Pub Date: March 25th, 1983
Publisher: Doubleday

In the belief that teenage suicide is a preventable health problem, the authors (a therapist and a freelance writer) offer an accessible, composed examination of this troubling phenomenon. They suggest that although there is no typical profile of children who attempt suicide, those who contemplate it tend to show certain behaviors or specific distress signals beforehand which parents can recognize; proper intervention can reverse the course. Giffin and Felsenthal find blocked communication the most commonly shared element in the cases they discuss, and they fault some familiar scape-goats--working mothers in particular--for the rising suicide rate in America today. Their emphasis is generally appropriate (a section on the effect of media coverage of suicides is especially interesting); the format suits the intended non-professional audience; and the citations (from Ordinary People and Donahue transcripts as well as Alvarez, Hendin, and Plath) illuminate rather than pad the text.
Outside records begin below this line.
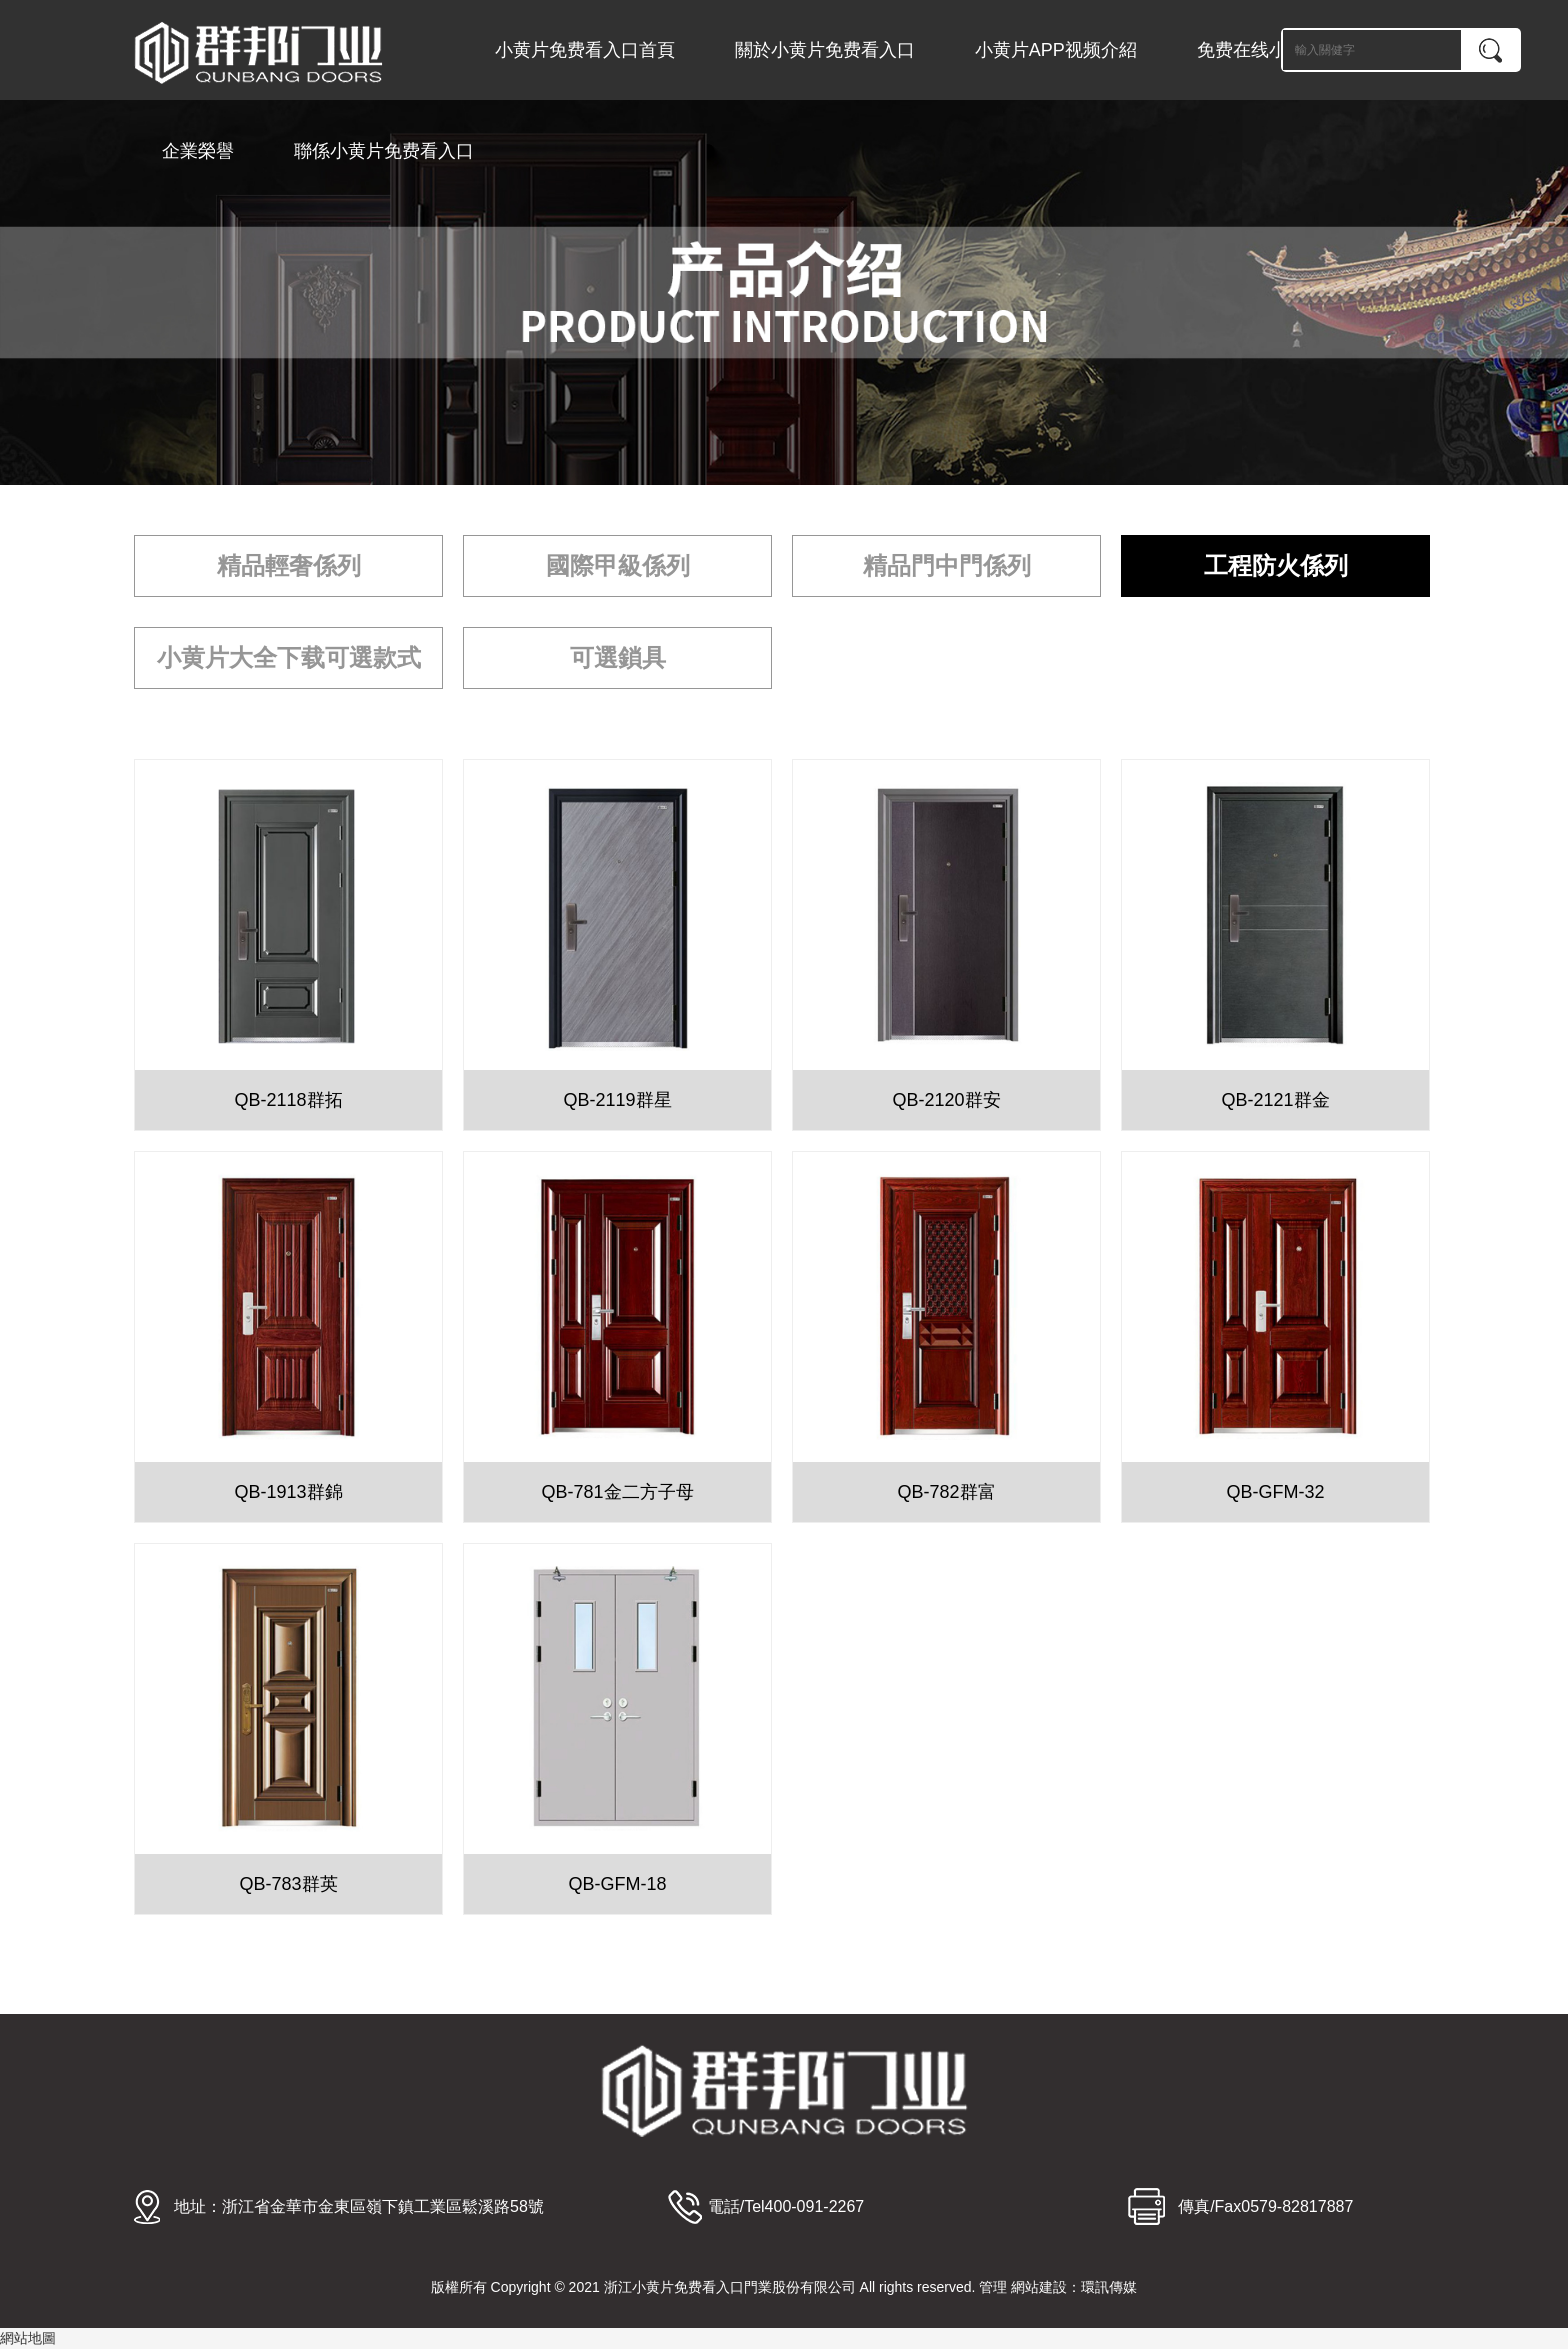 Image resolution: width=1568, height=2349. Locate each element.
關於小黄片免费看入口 (825, 50)
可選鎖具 (618, 657)
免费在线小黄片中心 (1278, 50)
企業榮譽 (198, 151)
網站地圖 (28, 2338)
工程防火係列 (1276, 565)
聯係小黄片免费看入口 (384, 151)
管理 (993, 2287)
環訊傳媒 (1109, 2287)
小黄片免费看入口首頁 (585, 50)
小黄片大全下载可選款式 (289, 657)
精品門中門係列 (947, 565)
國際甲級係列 (618, 565)
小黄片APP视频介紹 (1056, 50)
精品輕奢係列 (289, 565) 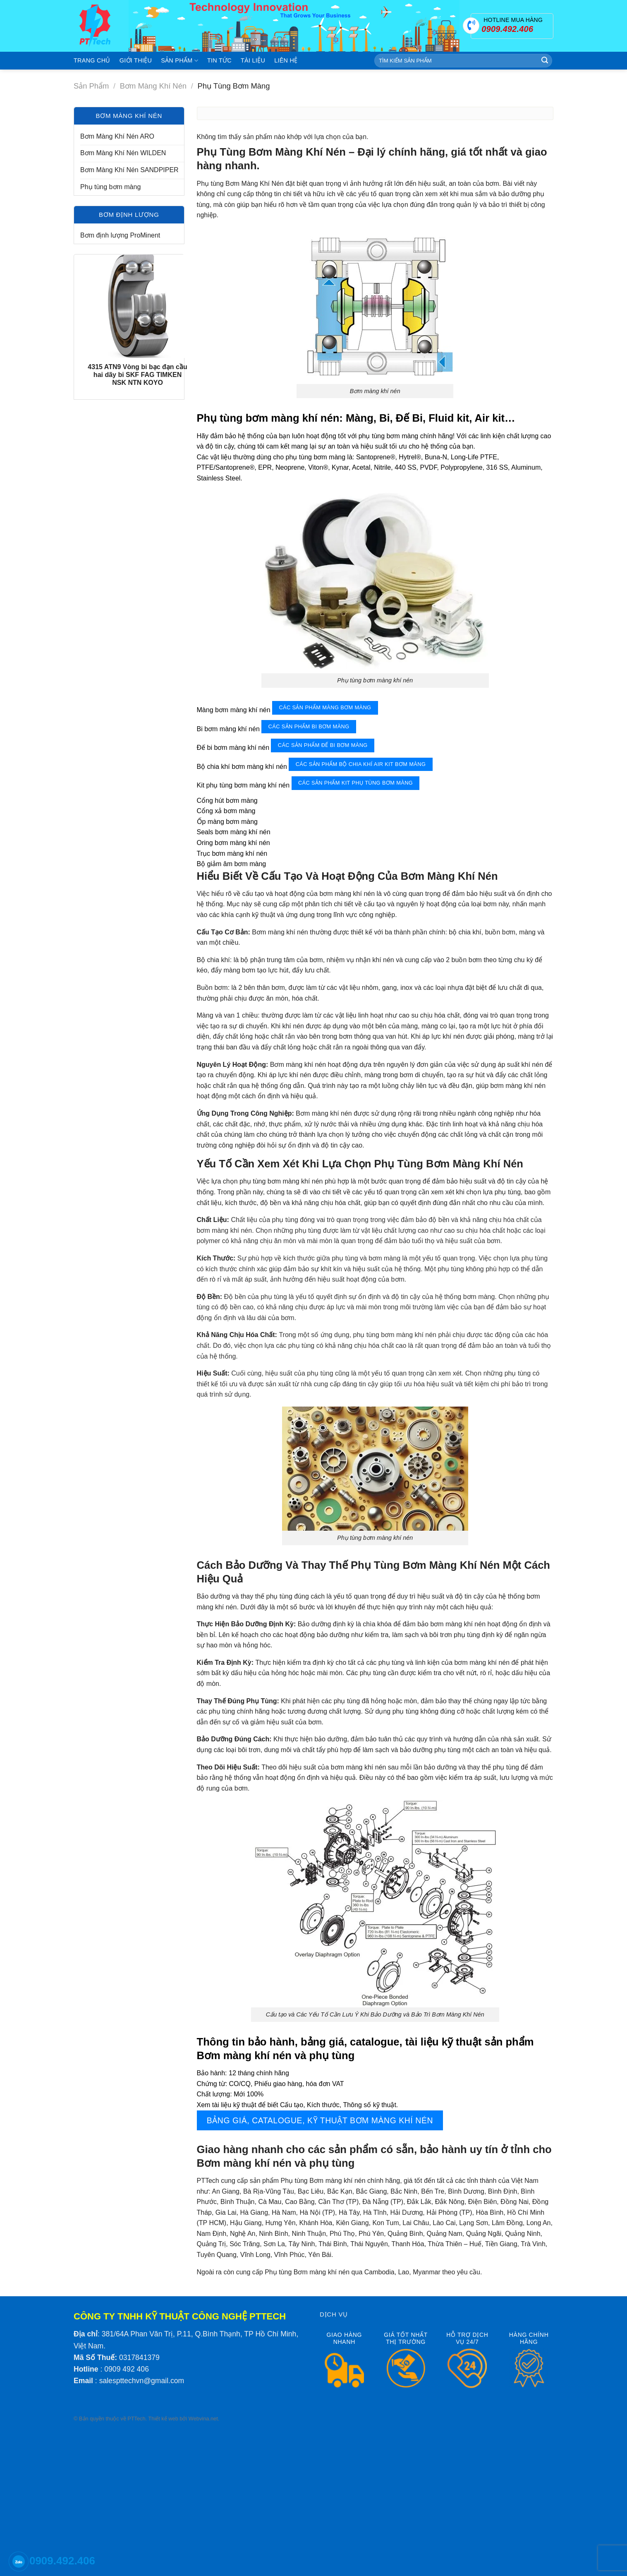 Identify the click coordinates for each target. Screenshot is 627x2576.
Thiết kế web (163, 2418)
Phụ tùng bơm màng (110, 186)
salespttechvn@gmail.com (141, 2381)
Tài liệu (253, 60)
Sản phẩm (179, 61)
But statistics are sometimes used loosely or without sufficient documentation (""almost one of every three teens in the United States can be classified as a problem drinker"") and off-the-cuff remarks occasionally intrude upon the more helpful kinds of commentary (""The feminist movement seems to have left us with mothers who are striving to be more like fathers, with fathers who are as inattentive as they've always been, and with children who are definitely left out in the emotional cold""). Informed and satisfactorily organized, but pedestrian overall.